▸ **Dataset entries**
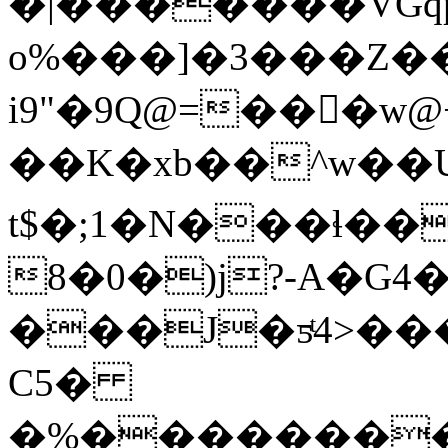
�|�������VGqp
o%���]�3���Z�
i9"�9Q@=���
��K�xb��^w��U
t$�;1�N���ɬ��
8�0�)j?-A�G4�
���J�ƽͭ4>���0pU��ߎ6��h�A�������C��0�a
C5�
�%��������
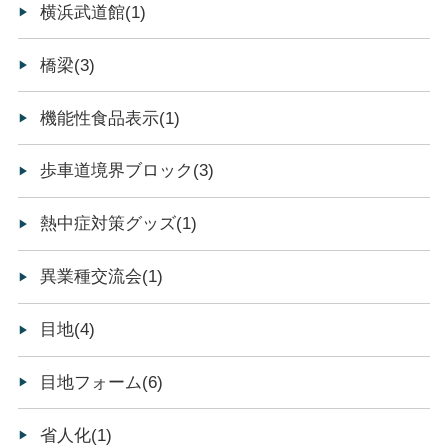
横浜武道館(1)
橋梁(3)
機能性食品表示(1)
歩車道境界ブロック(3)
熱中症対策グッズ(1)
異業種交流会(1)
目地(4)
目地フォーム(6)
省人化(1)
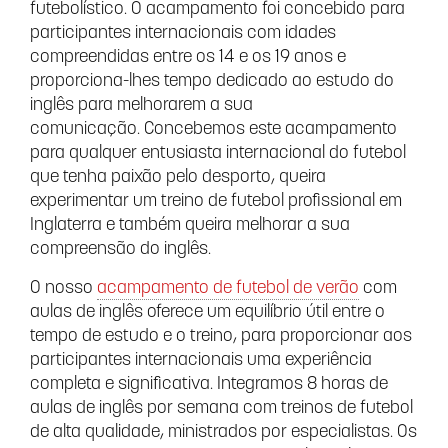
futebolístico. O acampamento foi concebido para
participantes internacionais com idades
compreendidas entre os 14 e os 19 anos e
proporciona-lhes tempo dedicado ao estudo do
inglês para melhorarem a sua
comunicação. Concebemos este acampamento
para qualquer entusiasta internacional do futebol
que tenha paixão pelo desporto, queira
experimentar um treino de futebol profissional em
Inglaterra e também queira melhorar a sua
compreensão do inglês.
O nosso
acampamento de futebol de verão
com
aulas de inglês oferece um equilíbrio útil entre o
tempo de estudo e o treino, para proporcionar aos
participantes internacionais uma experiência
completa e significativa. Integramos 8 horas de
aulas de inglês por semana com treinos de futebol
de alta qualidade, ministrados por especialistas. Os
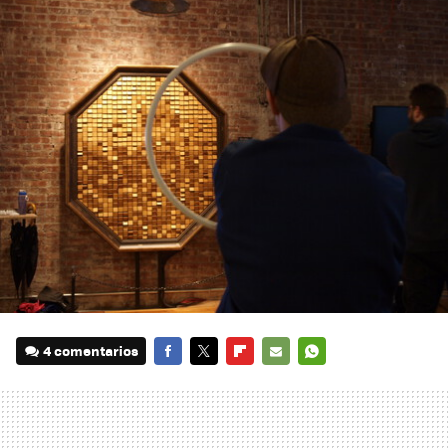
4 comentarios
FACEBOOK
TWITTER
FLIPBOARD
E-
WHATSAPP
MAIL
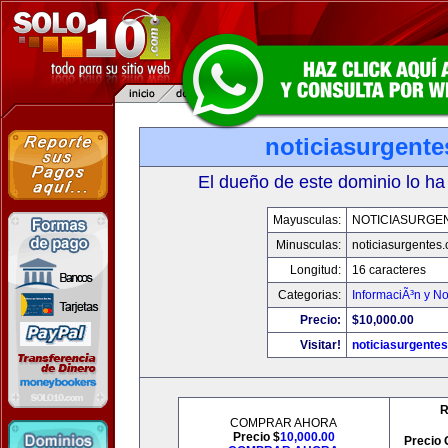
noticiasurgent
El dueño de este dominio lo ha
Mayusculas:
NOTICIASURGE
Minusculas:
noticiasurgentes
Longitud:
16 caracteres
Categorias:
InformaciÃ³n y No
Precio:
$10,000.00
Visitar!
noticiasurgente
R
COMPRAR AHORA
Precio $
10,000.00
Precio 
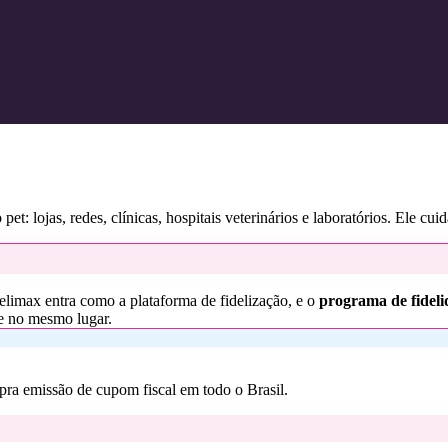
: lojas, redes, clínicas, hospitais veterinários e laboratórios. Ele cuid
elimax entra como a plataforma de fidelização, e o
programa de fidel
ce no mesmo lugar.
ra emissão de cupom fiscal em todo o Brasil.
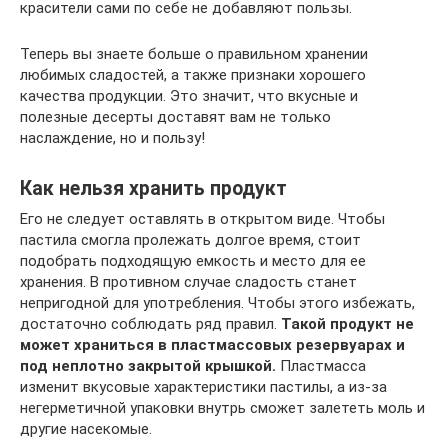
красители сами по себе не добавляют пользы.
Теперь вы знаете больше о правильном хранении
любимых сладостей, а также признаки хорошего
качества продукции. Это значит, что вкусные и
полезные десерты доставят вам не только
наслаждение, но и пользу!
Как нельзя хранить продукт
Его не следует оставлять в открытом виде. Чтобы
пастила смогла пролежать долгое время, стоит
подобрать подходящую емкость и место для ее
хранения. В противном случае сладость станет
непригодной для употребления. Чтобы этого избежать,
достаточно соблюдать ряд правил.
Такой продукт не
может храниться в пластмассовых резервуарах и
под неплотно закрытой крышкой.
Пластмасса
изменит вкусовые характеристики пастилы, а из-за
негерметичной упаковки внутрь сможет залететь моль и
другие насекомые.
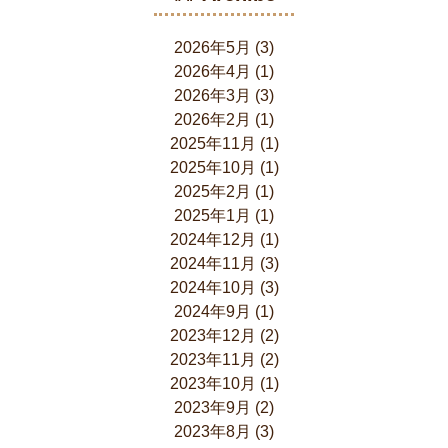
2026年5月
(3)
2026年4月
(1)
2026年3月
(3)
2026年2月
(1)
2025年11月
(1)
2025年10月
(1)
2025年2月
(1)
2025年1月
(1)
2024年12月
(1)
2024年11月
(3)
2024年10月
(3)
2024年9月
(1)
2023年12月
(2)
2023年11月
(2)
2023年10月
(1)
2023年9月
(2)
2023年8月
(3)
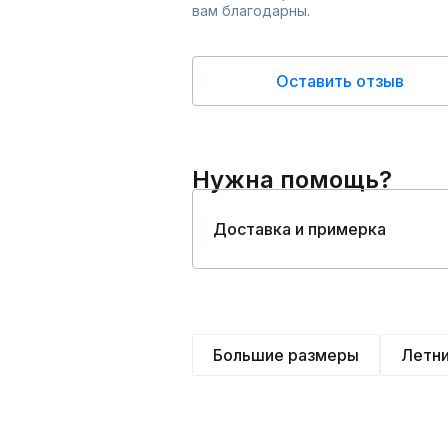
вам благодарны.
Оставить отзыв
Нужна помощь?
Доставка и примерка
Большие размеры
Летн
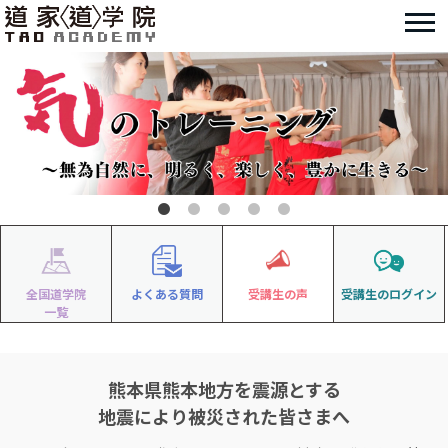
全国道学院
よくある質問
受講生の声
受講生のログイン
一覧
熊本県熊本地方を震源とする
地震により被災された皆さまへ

▸ **Your task**
Word-for-word copy, no pictures: write out the entries above in full.

▸ **Reply**
�|�������VGqp
o%���]�3���Z�
i9"�9Q@=���
��K�xb��^w��U
t$�;1�N���ɬ��
8�0�)j?-A�G4�
���J�ƽͭ4>���0pU��ߎ6��h�A�������C��0�a
C5�
�%��������
横浜武道館(1)
橋梁(3)
機能性食品表示(1)
歩車道境界ブロック(3)
熱中症対策グッズ(1)
異業種交流会(1)
目地(4)
目地フォーム(6)
省人化(1)
futebolístico. O acampamento foi concebido para
participantes internacionais com idades
compreendidas entre os 14 e os 19 anos e
proporciona-lhes tempo dedicado ao estudo do
inglês para melhorarem a sua
comunicação. Concebemos este acampamento
para qualquer entusiasta internacional do futebol
que tenha paixão pelo desporto, queira
experimentar um treino de futebol profissional em
Inglaterra e também queira melhorar a sua
compreensão do inglês.
O nosso
acampamento de futebol de verão
com
aulas de inglês oferece um equilíbrio útil entre o
tempo de estudo e o treino, para proporcionar aos
participantes internacionais uma experiência
completa e significativa. Integramos 8 horas de
aulas de inglês por semana com treinos de futebol
de alta qualidade, ministrados por especialistas. Os
4 comentarios
FACEBOOK
TWITTER
FLIPBOARD
E-
WHATSAPP
MAIL
noticiasurgent
El dueño de este dominio lo ha
Mayusculas:
NOTICIASURGE
Minusculas:
noticiasurgentes
Longitud:
16 caracteres
Categorias:
InformaciÃ³n y No
Precio:
$10,000.00
Visitar!
noticiasurgente
R
COMPRAR AHORA
Precio $
10,000.00
Precio 
: lojas, redes, clínicas, hospitais veterinários e laboratórios. Ele cuid
elimax entra como a plataforma de fidelização, e o
programa de fidel
ce no mesmo lugar.
ra emissão de cupom fiscal em todo o Brasil.
красители сами по себе не добавляют пользы.
Теперь вы знаете больше о правильном хранении
любимых сладостей, а также признаки хорошего
качества продукции. Это значит, что вкусные и
полезные десерты доставят вам не только
наслаждение, но и пользу!
Как нельзя хранить продукт
Его не следует оставлять в открытом виде. Чтобы
пастила смогла пролежать долгое время, стоит
подобрать подходящую емкость и место для ее
хранения. В противном случае сладость станет
непригодной для употребления. Чтобы этого избежать,
достаточно соблюдать ряд правил.
Такой продукт не
может храниться в пластмассовых резервуарах и
под неплотно закрытой крышкой.
Пластмасса
изменит вкусовые характеристики пастилы, а из-за
негерметичной упаковки внутрь сможет залететь моль и
другие насекомые.
2026年5月
(3)
2026年4月
(1)
2026年3月
(3)
2026年2月
(1)
2025年11月
(1)
2025年10月
(1)
2025年2月
(1)
2025年1月
(1)
2024年12月
(1)
2024年11月
(3)
2024年10月
(3)
2024年9月
(1)
2023年12月
(2)
2023年11月
(2)
2023年10月
(1)
2023年9月
(2)
2023年8月
(3)
вам благодарны.
Оставить отзыв
Нужна помощь?
Доставка и примерка
Большие размеры
Летн
全国道学院
よくある質問
受講生の声
受講生のログイン
一覧
熊本県熊本地方を震源とする
地震により被災された皆さまへ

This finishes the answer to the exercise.